Nova Scotia geologist John Calder was enjoying a dinner with other Global Geopark Network executives on a balcony at the regional governor's home in Marrakech, Morocco on Friday night when he and others started to feel a rumbling.
It was a 6.9-magnitude earthquake that would bring death and devastation to a wide swath of the region. The centre of the quake was in the high Atlas Mountains, about 70 kilometres from Marrakech.
"It immediately got stronger," Calder said in a telephone interview Sunday from Marrakech. "I felt like I was a popcorn kernel on a stovetop pot and it became very severe.

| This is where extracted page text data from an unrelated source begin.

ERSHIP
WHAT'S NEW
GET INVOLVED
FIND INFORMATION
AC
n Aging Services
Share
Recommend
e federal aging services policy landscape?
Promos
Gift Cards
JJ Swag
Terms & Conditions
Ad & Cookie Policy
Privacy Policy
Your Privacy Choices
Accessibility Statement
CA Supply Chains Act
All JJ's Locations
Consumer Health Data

"Someone called out 'earthquake' and we tried to immediately get out from underneath an overhanging roof ... because we were immediately concerned of anything overhead."

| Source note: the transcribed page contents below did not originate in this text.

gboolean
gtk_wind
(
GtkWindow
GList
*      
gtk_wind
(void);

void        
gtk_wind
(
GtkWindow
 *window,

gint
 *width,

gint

Geoscientist John Calder is on the executive of the Global Geopark Network and an adviser and member of the board of Cliffs of Fundy Global Geopark. (Jessica Doria-Brown/CBC)
He said the quake probably lasted about 20 seconds but it felt much longer.
Calder arrived in the city on Sept. 3 for the 10th UNESCO Conference of Global Geoparks, which drew 1,200 delegates from 50 countries.
Other Nova Scotians present
Among the delegates present were Sacha Brake, Caleb Grant and Colchester County Mayor Christine Blair, representing the Cliffs of Fundy Global Geopark. Calder is also a board member and adviser of that organization.
After the shaking stopped, Calder said he and other dinner guests went out in the street for safety.
He said terror was followed by disbelief. Then they began to take stock.
He said he and the other guests decided to stay outside for about two hours to ensure it was safe and to avoid getting in the way of rescue efforts before heading back to their hotel, located about three kilometres away.
"Our thoughts immediately went to how that area fared and we thought there must be deaths, there must be injuries," he said.
Stream of ambulances, police cars
Calder said they saw a steady stream of ambulances and police cars heading into the old town as they made their way back to the hotel.
He said although their hotel was new and suffered minimal damage, everyone was bundled up and sleeping outside when they got there.
A cracked mosque minaret stands after an earthquake in Moulay Ibrahim village. (Mosa'ab Elshamy/The Associated Press)
Older buildings in the city were not so lucky, Calder said.
"The old historic structures which led to the designation of the Old City of Marrakesh as a UNESCO World Heritage Site were damaged," he said.
"The walls of the old city that go back 1,000 years were damaged."
Blood collection site
Rather than straining relief efforts by getting all of the 1,200 participants out of Marrakech, conference organizers worked with Moroccan authorities to set up a blood collection site near the conference centre, which was badly damaged.
Calder said it could have been much worse as he and other conference participants were scheduled to visit the Atlas Mountains on Sunday.
He said they were supposed to stay in villages that were hit hard by the earthquake.
"It's a roll of the dice, and a natural disaster like this … just brings human.existence into focus," he said. "We think we're so powerful but the Earth shrugs and doesn't much care about us."
Nova Scotians safe
Calder said all of the Nova Scotia delegates are safe and have been in touch with their families and Canadian officials.
People work next to damage in the historic city of Marrakech following the earthquake. (Abdelhak Balhaki/Reuters)
He said some people at the conference were traumatized by the events, but he said their experience is nothing compared to the loss of life, injuries and loss of homes the people of Morocco have suffered.
He said some people are leaving the conference a day early but many will stay until it ends. Calder said he will be driving to Casablanca on Tuesday and flying to Montreal from there.
"I cannot say enough about the Moroccan people and how resilient and how gracious [they have been] through such a tragedy," he said. "It's just, I think, the single thing I'll remember the most."